What’s the Best Way to Abstract Infrastructure?

In a blog last week, I criticized the NFV concept of the VIM.  A “virtual infrastructure manager”, I noted, should be an abstraction of the infrastructure, not a gateway to a presumed implementation.  The fact that some operators are attempting to create a set of standard “NFVi” or NFV Infrastructure models is proof; a good abstraction would render that unnecessary.  But what is a good abstraction?  That’s actually a complicated question.

If we look at the cloud market, where obviously the most work and the most mature work is being done, we could argue that a good infrastructure abstraction would be, in effect, a pair of synchronized intent models that represent the same underlying resource options.  One of the models would represent the deployment and lifecycle management of the applications or services of the infrastructure, and this would be something like a DevOps or container orchestration tool, augmented to understand and handle lifecycle events.  The other would represent the “infrastructure-as-code” stuff, the facilities needed to commission resources into the pool the other intent model face is then exploiting.

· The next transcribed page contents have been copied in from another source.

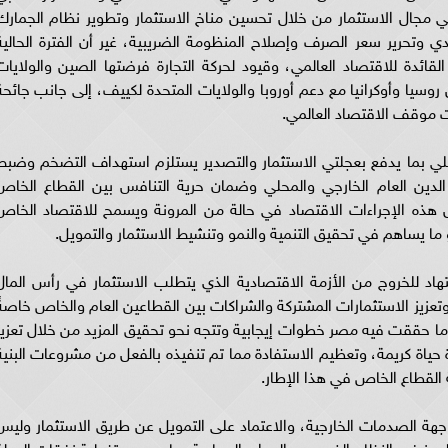
في مجال الاستثمار من خلال تحسين مناخ الاستثمار وتطوير نظام الجمارك
دي وتحرير سعر الصرف وإصلاح المنظومة الضريبية، غير أن الفترة الحالية
قائدة للاقتصاد العالمي، وقيود لحركة التجارة فرضتها الصين والولايات
روسيا وأوكرانيا مع دعم أوروبا والولايات المتحدة لكييف، إلى جانب جائحة
ت موقف الاقتصاد العالمي.
لكلي بما يدفع بعجلتي الاستثمار والتصدير يستلزم استهداف التضخم وضبط
 الدين العام الخارجي والمحلي وضمان حرية التنافس بين القطاع الخاص
عل هذه الإجراءات الاقتصاد في حالة من المرونة ويسمح للاقتصاد الخاص
ا يساهم في تحقيق التنمية والنمو وتنشيط الاستثمار والتمويل.
اد للخروج من الأزمة الاقتصادية الذي يتطلب الاستثمار في رأس المال
وتعزيز الاستثمارات المشتركة والشراكات بين القطاعين العام والخاص خاصةً
ما حققت فيه مصر خطوات إيجابية وتتجه نحو تحقيق المزيد من خلال تعزيز
ة حياة كريمة، وتعظيم الاستفادة مما تم تنفيذه بالفعل من مشروعات البنية
ة القطاع الخاص في هذا الإطار.
هة الصدمات الخارجية، والاعتماد على التمويل عن طريق الاستثمار وليس
جز في النظام الضريبي والموارد السيادية بما يسمح بتغطية نفقات الدولة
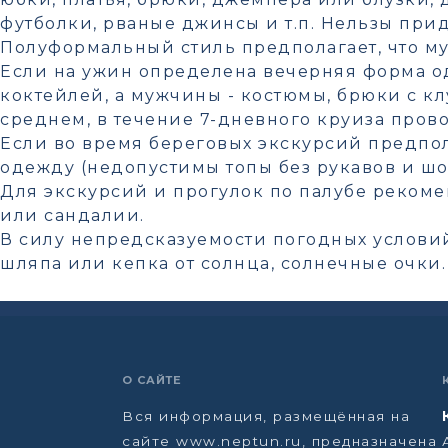
футболки, рваные джинсы и т.п. Нельзы прид
Полуформальный стиль предполагает, что му
Если на ужин определена вечерняя форма од
коктейлей, а мужчины - костюмы, брюки с к
среднем, в течение 7-дневного круиза пров
Если во время береговых экскурсий предпол
одежду (недопустимы топы без рукавов и шо
Для экскурсий и прогулок по палубе рекоме
или сандалии.
В силу непредсказуемости погодных условий 
шляпа или кепка от солнца, солнечные очки.
О САЙТЕ
Вся информация, размещённая на
сайте www.neptun.ru, предназначена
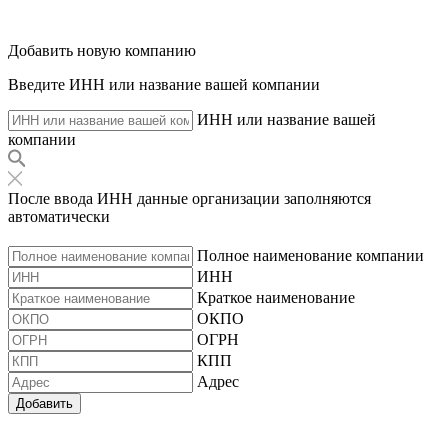
Добавить новую компанию
Введите ИНН или название вашей компании
ИНН или название вашей
компании
После ввода ИНН данные организации заполняются
автоматически
Полное наименование компании
ИНН
Краткое наименование
ОКПО
ОГРН
КПП
Адрес
Добавить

We’ll look at the service side first.  All intent models, of course, should first and foremost represent intentions reasonably, which means that ideally the model should expose APIs that do the things a user wants done, at a high level and without any specificity with respect to the implementation options below.  For example, you don’t want to have to know the mechanics of deploying an application component or virtual network function; you want to say (in effect) “Deploy THIS with THESE constraints”, and the model magic does the rest.

The intent models would also have to expose a mechanism for dealing with lifecycle events.  In my view, the actual state/event processing of a service would be done at the service level, “above” the infrastructure abstractions like the NFV VIM.  The infrastructure intent model needs to be able to post events to the higher service-layer stuff, so driving the service lifecycle process.  Those events might then be actioned (above) by invoking other API commands on the infrastructure intent model.

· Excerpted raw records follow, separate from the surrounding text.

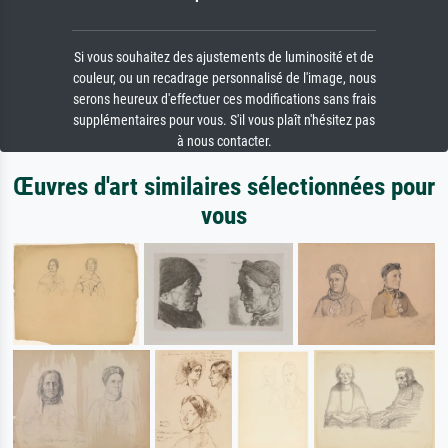
Si vous souhaitez des ajustements de luminosité et de
couleur, ou un recadrage personnalisé de l'image, nous
serons heureux d'effectuer ces modifications sans frais
supplémentaires pour vous. S'il vous plaît n'hésitez pas
à nous contacter.
Œuvres d'art similaires sélectionnées pour
vous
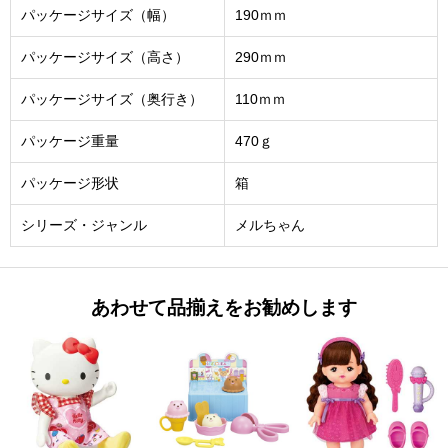
パッケージサイズ（幅）
190ｍｍ
パッケージサイズ（高さ）
290ｍｍ
パッケージサイズ（奥行き）
110ｍｍ
パッケージ重量
470ｇ
パッケージ形状
箱
シリーズ・ジャンル
メルちゃん
あわせて品揃えをお勧めします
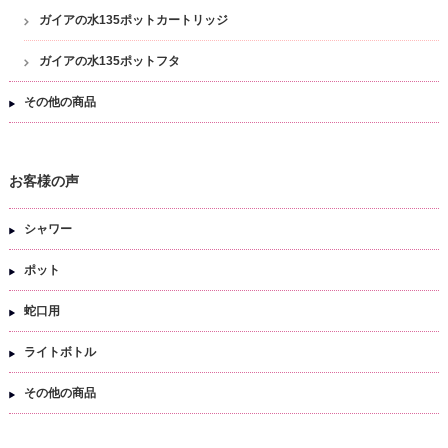
ガイアの水135ポットカートリッジ
ガイアの水135ポットフタ
その他の商品
お客様の声
シャワー
ポット
蛇口用
ライトボトル
その他の商品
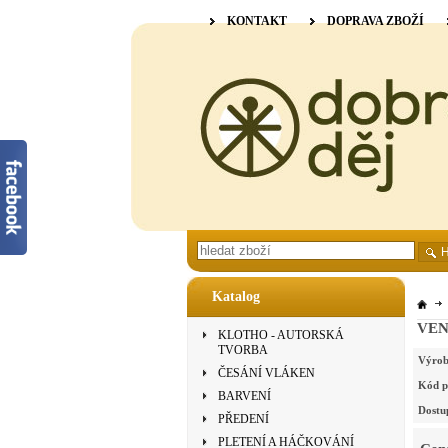
KONTAKT
DOPRAVA ZBOŽÍ
Katalog
VENN
KLOTHO - AUTORSKÁ
TVORBA
Výrob
ČESÁNÍ VLÁKEN
Kód p
BARVENÍ
Dostu
PŘEDENÍ
PLETENÍ A HÁČKOVÁNÍ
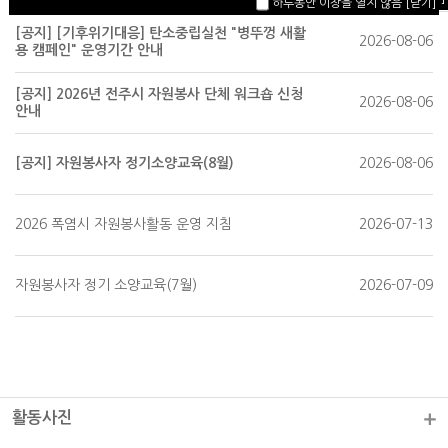
하루동안 이창을 열지 않음
[닫기]
[공지] [기후위기대응] 탄소중립실천 "병뚜껑 새활
2026-08-06
용 캠페인" 운영기간 안내
[공지] 2026년 전주시 자원봉사 단체 워크숍 신청
2026-08-06
안내
[공지] 자원봉사자 정기소양교육(8월)
2026-08-06
2026 폭염시 자원봉사활동 운영 지침
2026-07-13
자원봉사자 정기 소양교육(7월)
2026-07-09
활동사진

An event would have to be associated with a service if it’s destined for the service layer, and there would have to be a clear set of event semantics established.  In my first ExperiaSphere project, the Java code included a definition of event types and the associated information models, and I’m sure there are plenty of references.  States need to be coded similarly, though they’re used within the service layer and not in the infrastructure abstraction model.  Obviously, the intentions also have to be coded, and the constraints.  That might sound daunting, but remember that the goal is to keep the relationships generalized.

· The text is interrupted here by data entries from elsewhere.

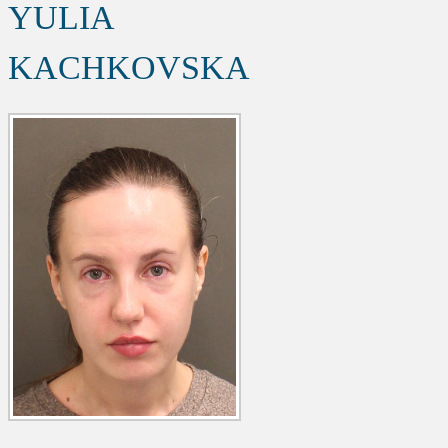
YULIA
KACHKOVSKA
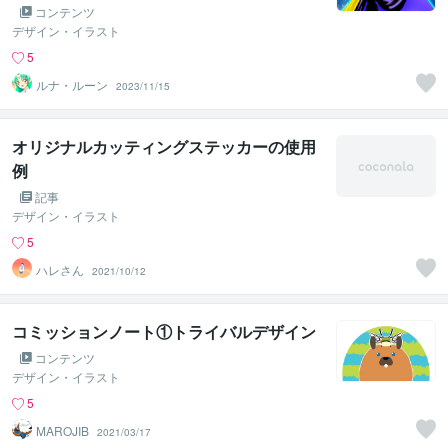
コンテンツ
デザイン・イラスト
5
ルナ・ルーン
2023/11/15
オリジナルカッティングステッカーの使用
例
記事
デザイン・イラスト
5
ハレさん
2021/10/12
コミッションノート①トライバルデザイン
コンテンツ
デザイン・イラスト
5
MAROJIB
2021/03/17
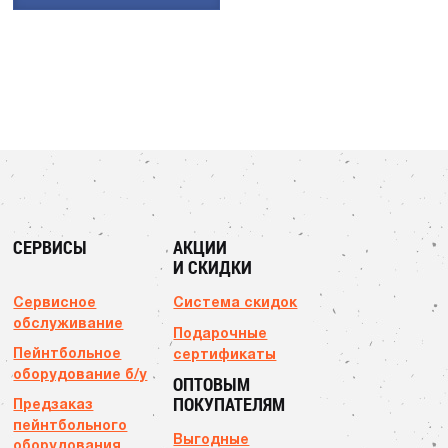
СЕРВИСЫ
АКЦИИ
И СКИДКИ
Сервисное
Система скидок
обслуживание
Подарочные
Пейнтбольное
сертификаты
оборудование б/у
ОПТОВЫМ
ПОКУПАТЕЛЯМ
Предзаказ
пейнтбольного
Выгодные
оборудования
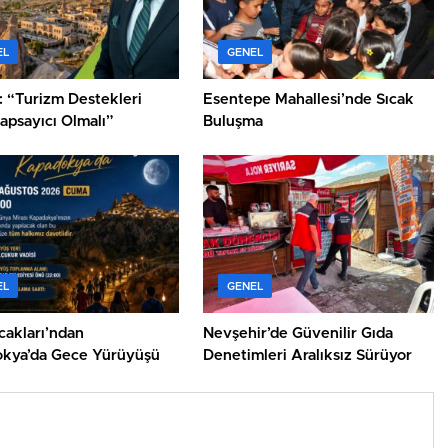
EL
GENEL
 “Turizm Destekleri
Esentepe Mahallesi’nde Sıcak
apsayıcı Olmalı”
Buluşma
EL
GENEL
cakları’ndan
Nevşehir’de Güvenilir Gıda
kya’da Gece Yürüyüşü
Denetimleri Aralıksız Sürüyor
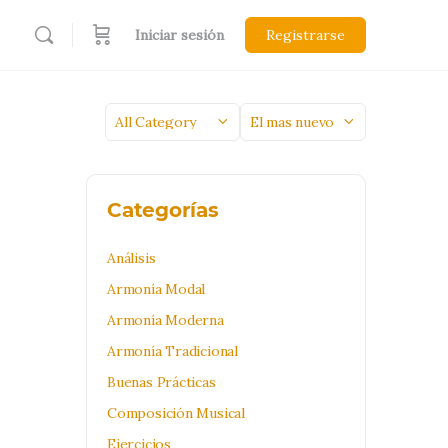
Iniciar sesión
Registrarse
Categoría
Sort
by
Categorías
Análisis
Armonía Modal
Armonía Moderna
Armonía Tradicional
Buenas Prácticas
Composición Musical
Ejercicios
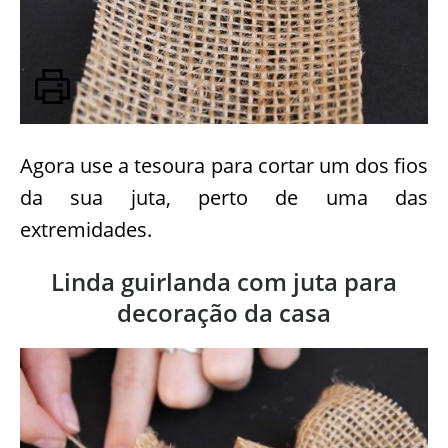
Agora use a tesoura para cortar um dos fios
da sua juta, perto de uma das
extremidades.
Linda guirlanda com juta para
decoração da casa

Let me offer an example.  A simple service might have the following states: “Orderable”, “Setting Up”, “Active”, “Fault”, Restoring”, and “Decommissioning”.  We might then have events called “Activate”, “Error”, and “Remove”.  If a service model defines a service element like “VPN”, then an “Activate” in the “Orderable” state could signal the higher service layer to invoke the infrastructure intent model on the specific components of “VPN”.  An “Error” event reported by one of those components would then result in a transition to the “Fault” state, in which the failed component might be removed, transitioning to the “Restoring” state when the new component was “Activated”, and then to the “Active” state again.

One thing this example shows is that each service element (“VPN” in my example) would represent a “service intent”.  The service model for it would decompose it into specific infrastructure “intents”, which would then be passed to the infrastructure intent model.  There is no need to reflect the “how” in the service model; that’s a function of lower-layer decomposition.  Similarly, the infrastructure intent relates not to the service overall, but to what’s expected from the infrastructure itself.  Commit an MPLS VPN via the management API, spin up a bunch of virtual routers and tunnels, or whatever.

The cloud is evolving to a kind of unified model of virtualized infrastructure from the top, creating a set of tools that treat both applications and resources in abstract (“pods” and “nodes” in Kubernetes terms).  This abstraction, because it’s linked to the application and through to the user, has the power of the business case behind it.  It is already defining the characteristics/behaviors of infrastructure that applications will “bind” to in order to run.  It then falls on what’s below to fit into those characteristics and behaviors, in order to host that which is paying the bills.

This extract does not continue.